写真左:ロイヤルファームにある「和栗の森」会員特典には和栗の木のオーナー権がある。 中:オーナー専用ファームエリア。 右:「トラクターでわくわくツアー」や「キッズサポータープログラム」等、体験メニューもいろいろ
写真左:ロイヤルファームにある「和栗の森」会員特典には和栗の木のオーナー権がある。 中:オーナー専用ファームエリア。 右:「トラクターでわくわくツアー」や「キッズサポータープログラム」等、体験メニューもいろいろ

 今のところ、核となる事業はあくまでさつまいもの加工工場で、農業体験などの観光交流事業はスタートラインに立ったところですが、オーナー制の貸農園「ロイヤルファームオーナーズクラブ」は行方市のふるさと納税の返礼品に組み込まれるなど、行方ファンづくりに向けた動きも始まっています。
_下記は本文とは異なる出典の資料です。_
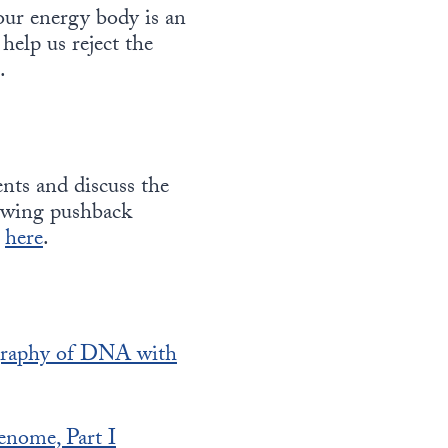
our energy body is an
 help us reject the
.
ents and discuss the
rowing pushback
y
here
.
graphy of DNA with
enome, Part I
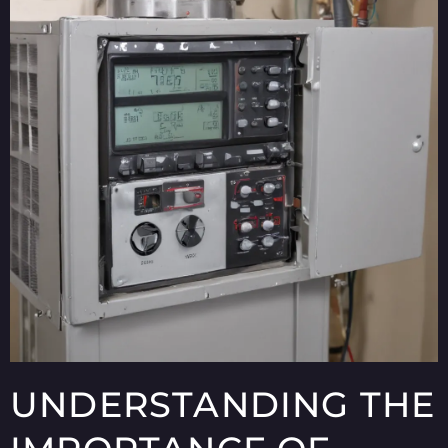
UNDERSTANDING THE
オーナーになると自分畑を持ち、プロの農家のサポートを受けられるほか、会員専用のBBQ施設の使用や和栗の木やブルーベリーなどのオーナー権が与えられます。茨城県は北海道に次ぐ農業王国で、栗やメロンでは日本一の生産量を誇っていますが、農家民宿や農家レストランなどの事業体数は北海道はもとより長野や新潟にも遠く水を開けられ、群馬や栃木にも及びません。

 これを機に自然豊かな農と食のイメージが定着することを願うところですが、今のところ唯一のネックは、東京からのアクセス。最寄りの水郷・潮来へは高速バス便が充実しているものの、そこからのアクセスはタクシー以外の選択肢がなく、片道数千円とコストも高いため、車がないと利用は難しいのが現状です。茨城県の観光入込客のトップは千葉県、東京都からの入込が少ない理由の一つはこのアクセスの悪さがあります。
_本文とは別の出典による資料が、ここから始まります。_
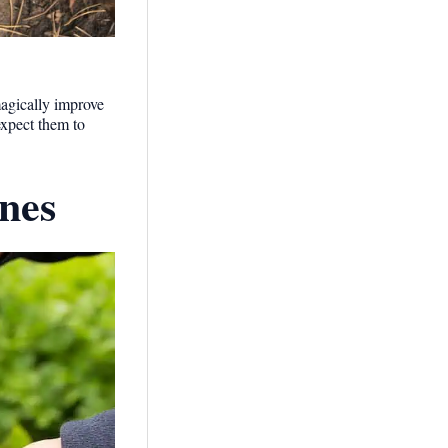
magically improve
expect them to
nes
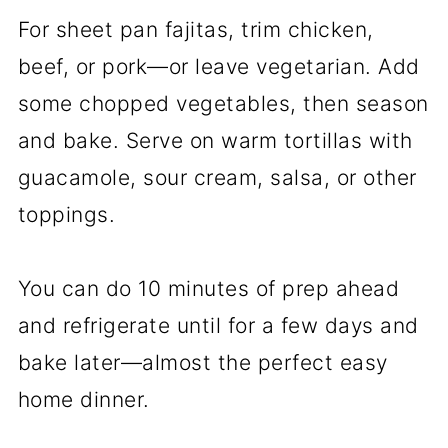
For sheet pan fajitas, trim chicken,
beef, or pork—or leave vegetarian. Add
some chopped vegetables, then season
and bake. Serve on warm tortillas with
guacamole, sour cream, salsa, or other
toppings.
You can do 10 minutes of prep ahead
and refrigerate until for a few days and
bake later—almost the perfect easy
home dinner.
 白ハト食品工業は、最終的に行方を選んだ理由を3つ挙げました。一つ目は優れた生産者の存在、2つ目に栽培面積、そして3つ目は農家と一体となったJAなめがたの取り組みとネットワーク力、その思いの強さとこれにかける情熱でした。プロジェクトの実現には県や市の全面的な協力がありました。しかし、ここから先、観光交流などを含めた真の産業化を実現するには、企業やJAだけでなく、地域が一体となった取り組みが求められます。
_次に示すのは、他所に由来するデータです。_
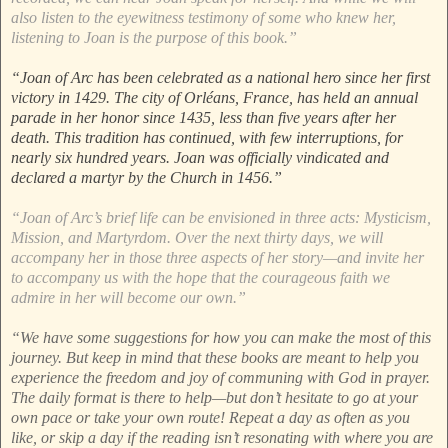
also listen to the eyewitness testimony of some who knew her,
listening to Joan is the purpose of this book.”
“Joan of Arc has been celebrated as a national hero since her first
victory in 1429. The city of Orléans, France, has held an annual
parade in her honor since 1435, less than five years after her
death. This tradition has continued, with few interruptions, for
nearly six hundred years. Joan was officially vindicated and
declared a martyr by the Church in 1456.”
“Joan of Arc’s brief life can be envisioned in three acts: Mysticism,
Mission, and Martyrdom. Over the next thirty days, we will
accompany her in those three aspects of her story—and invite her
to accompany us with the hope that the courageous faith we
admire in her will become our own.”
“We have some suggestions for how you can make the most of this
journey. But keep in mind that these books are meant to help you
experience the freedom and joy of communing with God in prayer.
The daily format is there to help—but don’t hesitate to go at your
own pace or take your own route! Repeat a day as often as you
like, or skip a day if the reading isn’t resonating with where you are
 なめがたファーマーズ・ヴィレッジの本当の戦いはこれから。この挑戦がTPPにも打ち勝つ、日本の農業の新たなビジネスモデルとなることが期待されます。

旅で見つけたお気に入り(24)
なめがたファーマーズ・ヴィレッジ
バリエーション豊かな野菜王国の新鮮野菜、食を満喫できる人気のレストラン
写真左:商業棟内にある「らぽっぽファームベーカリー」、中・右:ヴィレッジ内の農園や地元農家直送の新鮮野菜をふんだんに使ったビュッフェなどが人気のレストラン「ファームトゥーザテーブルなめがた」とそのランチセット
写真左:商業棟内にある「らぽっぽファームベーカリー」、中・右:ヴィレッジ内の農園や地元農家直送の新鮮野菜をふんだんに使ったビュッフェなどが人気のレストラン「ファームトゥーザテーブルなめがた」とそのランチセット

 取材と言いつつ、取材内容と関係なく一気にテンションが上がる場所があります。今回のなめがたファーマーズ・ヴィレッジにも、個人的に気になる場所がたくさんありました。ここでは本編では紹介できなかったそんなお気に入りの場所を紹介します。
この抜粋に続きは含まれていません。